Note: Taken in AY2024/25 Semester 1
Central Tendency and Variability #
- Mean, standard deviation, and variance can be sensitive to outliers, while the median and interquartile range are more robust and less affected by them.
- When you transform data linearly from $X$ to $Y = aX + b$, the mean changes from $\overline{X}$ to $a\overline{X} + b$, and the variance changes from $S^2$ to $a^2 S^2$.
- For two random variables $X$ and $Y$, there are few interesting properties to note:
- Linearity of Expectation: $E(X\pm Y)=E(X)\pm E(Y)$.

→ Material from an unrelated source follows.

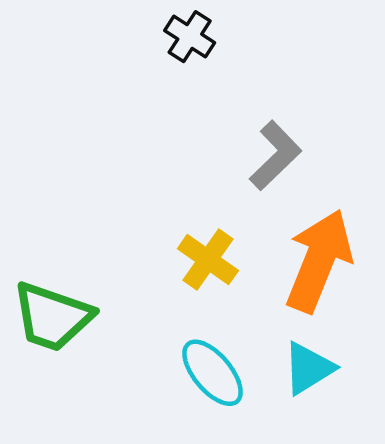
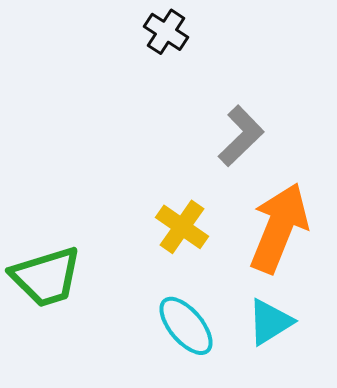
green trapezoid: (52, 317) -> (46, 277), turned -36

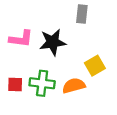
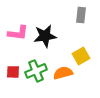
gray rectangle: (82, 14) -> (81, 15), moved
green cross: (42, 83) -> (36, 71), turned -30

- Linearity of Variance: $\text{Var}(X\pm Y)=\text{Var}(X)+\text{Var}(Y)$.
Conditional Probability #
Conditional probability is the probability of an event $A$ occurring given that another event $B$ has already occurred. It’s expressed as:
$$ P(A | B) = \frac{P(A \cap B)}{P(B)} $$
Law of Total Probability #
The Law of Total Probability helps us find the probability of an event $A$ by considering all possible ways it could occur, broken down by other events ($B_1, B_2, …, B_n$):
$$ P(A) = P(A \cap B_1) + P(A \cap B_2) + … + P(A \cap B_n) $$
Bayes’ Theorem #
Bayes’ Theorem is a formula that helps us update the probability of an event $B_i$ based on new evidence ($A$). It’s written as:
$$ P(B_i | A) = \frac{P(A | B_i) P(B_i)}{P(A | B_1) P(B_1) + P(A | B_2) P(B_2) + … + P(A | B_n) P(B_n)} $$
Some Notes on Probability Concepts #
- Events $A$ and $B$ are said to be independent if and only if $P(A\cap B)=P(A)P(B)$.

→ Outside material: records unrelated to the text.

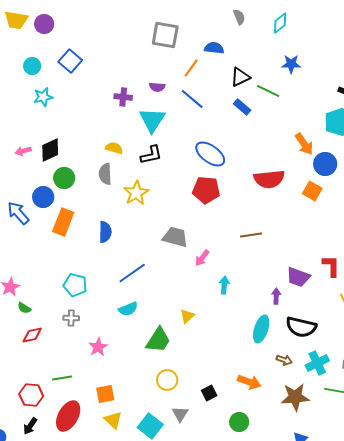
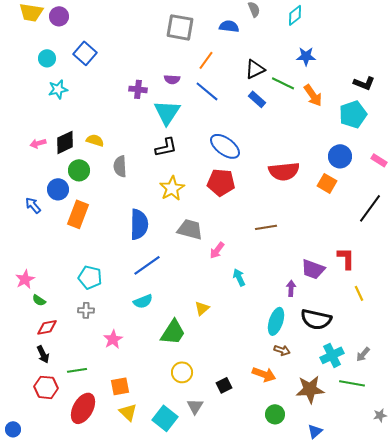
blue semicircle: (214, 48) -> (229, 26), moved
orange arrow: (304, 144) -> (313, 95), moved
yellow semicircle: (114, 148) -> (95, 140), moved
yellow star: (136, 193) -> (172, 188), moved
blue arrow: (18, 213) -> (33, 205), size x0.7
blue semicircle: (105, 232) -> (139, 224), moved, size x1.4
cyan arrow: (224, 285) -> (239, 277), turned -30
brown arrow: (284, 360) -> (282, 350), moved
green circle: (239, 422) -> (275, 414), moved
black arrow: (30, 426) -> (43, 354), moved, turned -60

- Events $A$ and $B$ are said to be (mutually) disjoint events if and only if $P(A\cap B)=0$, which means the events cannot happen together.
Binomial Distribution #
The number of ways to choose $k$ successes out of $n$ trials is given by the combination formula:
$$ \binom{n}{k} = \frac{n!}{k!(n-k)!} $$
3 Conditions for Binomial Distribution: #
- There are $n$ trials, each with two possible outcomes (success or failure).
- Each trial has a probability $p$ of success.
- All trials are independent of each other.
Binomial Random Variable #
The number of successes in $n$ trials is modeled by a Binomial Distribution: $Bin(n, p)$.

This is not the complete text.